A 2020 study showed that e-cigarettes and cigarette smoking become symbiotic habits; in that that “adolescents who did not intend to smoke cigarettes in the future, but had used e-cigarettes, were far more likely to start smoking one year later than teens who didn’t use e-cigarettes at all.” Today, vaping accounts for at least 2% of the larger tobacco category.
It raises important questions about why some smoking campaigns work, and why others don’t. Preventions that focus only on health harms, like big, bold pictures of blistered mouths and smoke-filled blackened lungs, have been found to have limited benefits. The fear-based narrative that uses an almost threatening tone has a contradictory effect. A 2011 research found that people “withdraw mental resources from processing the messages while simultaneously reducing the intensity of their emotional responses,” further tampering with the effect of public health communication. Moreover, some experts have also noted the ads have sort of a reinforcing effect among young people, presenting smoking as the cool, “rebellious” thing to do, inevitably making people more interested in smoking.

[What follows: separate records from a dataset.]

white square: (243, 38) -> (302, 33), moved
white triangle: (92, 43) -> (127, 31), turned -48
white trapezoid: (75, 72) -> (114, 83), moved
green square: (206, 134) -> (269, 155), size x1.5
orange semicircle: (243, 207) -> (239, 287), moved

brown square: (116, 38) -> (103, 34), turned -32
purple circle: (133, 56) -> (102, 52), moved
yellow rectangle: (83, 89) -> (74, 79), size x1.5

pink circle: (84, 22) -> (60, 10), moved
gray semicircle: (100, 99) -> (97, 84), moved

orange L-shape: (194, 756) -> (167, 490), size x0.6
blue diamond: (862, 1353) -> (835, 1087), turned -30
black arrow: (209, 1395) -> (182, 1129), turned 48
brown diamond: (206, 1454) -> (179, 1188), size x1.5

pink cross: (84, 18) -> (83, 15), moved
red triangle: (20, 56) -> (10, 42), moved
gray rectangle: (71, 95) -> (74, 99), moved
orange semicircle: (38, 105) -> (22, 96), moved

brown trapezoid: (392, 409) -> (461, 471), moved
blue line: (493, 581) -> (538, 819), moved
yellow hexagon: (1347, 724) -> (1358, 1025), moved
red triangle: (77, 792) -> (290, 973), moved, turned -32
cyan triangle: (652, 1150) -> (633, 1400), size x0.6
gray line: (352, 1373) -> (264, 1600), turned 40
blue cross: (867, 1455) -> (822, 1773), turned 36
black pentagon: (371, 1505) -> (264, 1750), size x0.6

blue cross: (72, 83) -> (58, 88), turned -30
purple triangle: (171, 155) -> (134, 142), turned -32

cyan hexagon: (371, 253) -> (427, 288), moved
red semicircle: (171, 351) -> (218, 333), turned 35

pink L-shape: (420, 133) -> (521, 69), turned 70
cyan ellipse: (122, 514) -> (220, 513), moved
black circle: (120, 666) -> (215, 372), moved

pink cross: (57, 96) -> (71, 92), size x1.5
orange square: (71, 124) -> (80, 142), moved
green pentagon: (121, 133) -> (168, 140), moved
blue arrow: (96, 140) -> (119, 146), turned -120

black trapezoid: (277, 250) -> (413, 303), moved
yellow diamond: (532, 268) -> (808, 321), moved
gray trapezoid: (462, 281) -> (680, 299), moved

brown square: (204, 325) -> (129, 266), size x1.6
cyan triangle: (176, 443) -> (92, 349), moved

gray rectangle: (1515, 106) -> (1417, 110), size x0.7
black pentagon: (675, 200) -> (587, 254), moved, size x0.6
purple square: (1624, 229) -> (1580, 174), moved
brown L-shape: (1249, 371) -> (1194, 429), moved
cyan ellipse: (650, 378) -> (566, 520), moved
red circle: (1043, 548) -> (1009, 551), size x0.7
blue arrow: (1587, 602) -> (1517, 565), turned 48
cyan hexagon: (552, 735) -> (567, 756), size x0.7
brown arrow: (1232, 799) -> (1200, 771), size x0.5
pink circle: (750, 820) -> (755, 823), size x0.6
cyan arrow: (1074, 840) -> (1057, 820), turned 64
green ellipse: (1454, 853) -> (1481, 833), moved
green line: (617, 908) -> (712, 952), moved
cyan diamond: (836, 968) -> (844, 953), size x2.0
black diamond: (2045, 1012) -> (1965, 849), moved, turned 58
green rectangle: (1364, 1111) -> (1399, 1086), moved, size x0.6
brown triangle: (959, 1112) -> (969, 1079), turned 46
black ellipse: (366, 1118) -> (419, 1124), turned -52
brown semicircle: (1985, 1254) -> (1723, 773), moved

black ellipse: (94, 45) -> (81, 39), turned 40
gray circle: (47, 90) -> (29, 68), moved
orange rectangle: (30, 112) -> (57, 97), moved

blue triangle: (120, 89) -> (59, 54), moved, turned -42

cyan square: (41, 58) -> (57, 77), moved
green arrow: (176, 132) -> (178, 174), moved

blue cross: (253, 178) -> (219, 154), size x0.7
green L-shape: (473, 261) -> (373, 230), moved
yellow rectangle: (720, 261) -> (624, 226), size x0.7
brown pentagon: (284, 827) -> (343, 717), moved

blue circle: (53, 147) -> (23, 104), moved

In May this year, a separate study found that anti-vaping advertisements targeted to teens were more effective when they were focused on information rather than infantilizing people; they worked when they emphasize the harms of vaping e-cigarettes or used negative imagery, but explicitly avoided “teen-centric” styles like memes and hashtags. Because when anti-vaping ads resort to trite memes and puppets mimicking the Breakfast Club, “their messages [become] ham-handed and overwrought,” Forbes noted.
“The most strenuous posturing, [adolescents] quickly realize, is usually the most spurious as well.”